The arguing about legitimate claims and the right to rule hadn’t seemed too interesting to the people of Dorne (they had Aegon Targaryen after all, and Oberyn had made it clear that Dorne would be putting their support behind Aegon with or without proof of Jon's legitimacy), but _this_ certainly caught their attention.


	8. Chapter 8

Jon, Tyrion, and Oberyn were hashing out the details of how they were going to sneak Jon and his northmen into King’s Landing, and Jamie took the opportunity to speak with Myrcella, who was understandably distressed by the situation. After all, it was her wedding they intended to use as an excuse to get into the city.
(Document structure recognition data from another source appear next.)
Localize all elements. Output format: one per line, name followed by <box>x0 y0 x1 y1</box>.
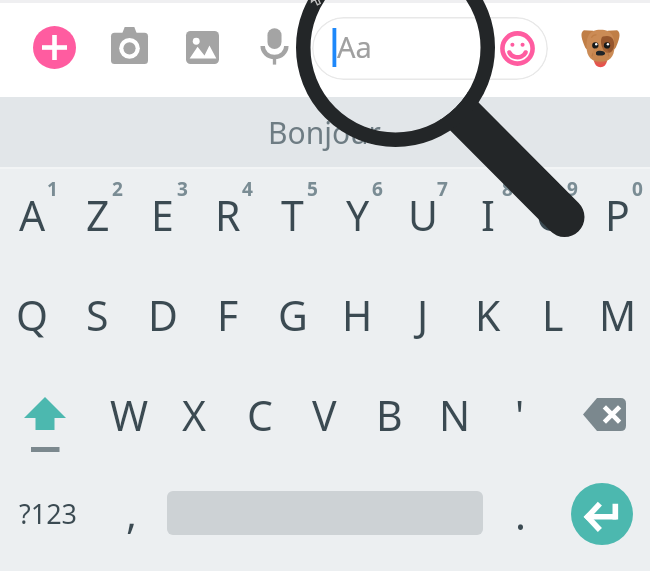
button[interactable]: Aa <box>312 17 548 80</box>
staticText: F <box>217 287 239 343</box>
button[interactable]: Z <box>65 170 130 262</box>
button[interactable]: R <box>195 170 260 262</box>
staticText: ?123 <box>19 495 78 532</box>
button[interactable]: B <box>357 369 422 461</box>
staticText: 7 <box>437 176 448 202</box>
button[interactable]: M <box>585 269 650 361</box>
button[interactable]: Shift <box>0 369 90 461</box>
staticText: D <box>148 287 178 343</box>
button[interactable]: , <box>100 465 162 560</box>
staticText: 1 <box>47 176 58 202</box>
staticText: C <box>247 387 273 443</box>
button[interactable]: E <box>130 170 195 262</box>
staticText: 3 <box>177 176 188 202</box>
staticText: R <box>215 187 241 243</box>
staticText: Y <box>346 187 370 243</box>
staticText: 8 <box>502 176 513 202</box>
button[interactable]: . <box>490 465 550 560</box>
staticText: L <box>542 287 564 343</box>
button[interactable]: Gallery <box>186 31 219 64</box>
button[interactable]: Emoji <box>500 31 535 66</box>
staticText: B <box>376 387 403 443</box>
staticText: H <box>342 287 373 343</box>
staticText: M <box>599 287 637 343</box>
staticText: K <box>475 287 501 343</box>
staticText: 5 <box>307 176 318 202</box>
staticText: N <box>439 387 471 443</box>
staticText: 6 <box>372 176 383 202</box>
button[interactable]: Camera <box>111 27 148 64</box>
staticText: J <box>417 287 429 343</box>
button[interactable]: I <box>455 170 520 262</box>
button[interactable]: W <box>97 369 162 461</box>
button[interactable]: Q <box>0 269 65 361</box>
button[interactable]: F <box>195 269 260 361</box>
staticText: , <box>126 485 137 541</box>
staticText: 2 <box>112 176 123 202</box>
staticText: 4 <box>242 176 253 202</box>
button[interactable]: J <box>390 269 455 361</box>
staticText: V <box>312 387 337 443</box>
button[interactable]: S <box>65 269 130 361</box>
staticText: U <box>408 187 438 243</box>
button[interactable]: Backspace <box>560 369 650 461</box>
button[interactable]: U <box>390 170 455 262</box>
staticText: Aa <box>337 27 372 66</box>
staticText: Z <box>86 187 110 243</box>
staticText: Bonjour <box>268 112 382 153</box>
button[interactable]: L <box>520 269 585 361</box>
button[interactable]: N <box>422 369 487 461</box>
staticText: 9 <box>567 176 578 202</box>
button[interactable]: K <box>455 269 520 361</box>
button[interactable]: O <box>520 170 585 262</box>
button[interactable]: Enter <box>571 483 633 545</box>
staticText: E <box>151 187 174 243</box>
staticText: O <box>536 187 569 243</box>
staticText: ' <box>515 387 525 443</box>
staticText: 0 <box>632 176 643 202</box>
staticText: . <box>515 486 526 542</box>
staticText: X <box>182 387 207 443</box>
button[interactable]: X <box>162 369 227 461</box>
button[interactable]: D <box>130 269 195 361</box>
button[interactable]: G <box>260 269 325 361</box>
button[interactable]: ?123 <box>0 465 96 560</box>
button[interactable]: Bonjour <box>0 97 650 167</box>
button[interactable]: H <box>325 269 390 361</box>
staticText: W <box>110 387 149 443</box>
staticText: I <box>481 187 495 243</box>
staticText: G <box>278 287 308 343</box>
button[interactable]: Voice input <box>256 27 293 67</box>
button[interactable]: Y <box>325 170 390 262</box>
staticText: P <box>605 187 630 243</box>
button[interactable]: P <box>585 170 650 262</box>
button[interactable]: ' <box>487 369 552 461</box>
button[interactable]: T <box>260 170 325 262</box>
button[interactable]: C <box>227 369 292 461</box>
button[interactable]: A <box>0 170 65 262</box>
staticText: Q <box>16 287 49 343</box>
staticText: S <box>86 287 109 343</box>
staticText: T <box>281 187 304 243</box>
button[interactable]: V <box>292 369 357 461</box>
button[interactable]: Add <box>33 26 76 69</box>
staticText: A <box>19 187 46 243</box>
button[interactable]: Sticker <box>578 24 623 69</box>
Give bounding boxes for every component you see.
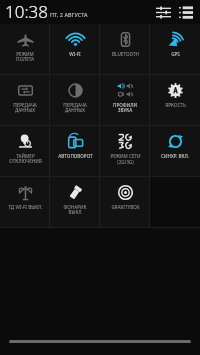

“What is your opinion of Jaemon?” Jaime asked the girl as they walked through the lush gardens of Sunspear together. The girl had turned into a woman since Jaime had last seen her. He enjoyed seeing her so beautiful, and in love, and happy.

She seemed troubled by his question, however.

“He’s… he’s very loyal to his people,” Myrcella carefully answered.

“And?” Jaime pressed.

“And they clearly love him dearly,” she added.

“ _And_?” Jaime urged, at which point Myrcella stopped walking.

“He’s been very kind to _me_ ,” Myrcella informed him. “He doesn’t speak ill of our family in my presence, and has given no indication that he wishes to harm me in any way. He reprimanded his cousin when she was saying horrible things to me, and he makes sure that I’m never left alone with those… brutes he traveled here with. He has been very _kind_ to me, despite the fact that he has every reason to want me dead. Uncle Jaime, please don’t do this. Can’t you… can’t you convince Jaemon to return to Winterfell?”

“Are you _worried_ about him?” Jaime asked. “Myrcella, Jon is a fighter, tried and true. Although, if our plan goes as it’s supposed to, it won’t come to a fight.”

This didn’t seem to comfort Myrcella at all. “Please, Uncle Jaime. I won’t tell Mother or Joffrey that Jaemon was ever here. Jon doesn’t deserve this-”

“Doesn’t deserve what?” Jaime asked, now baffled by the conversation.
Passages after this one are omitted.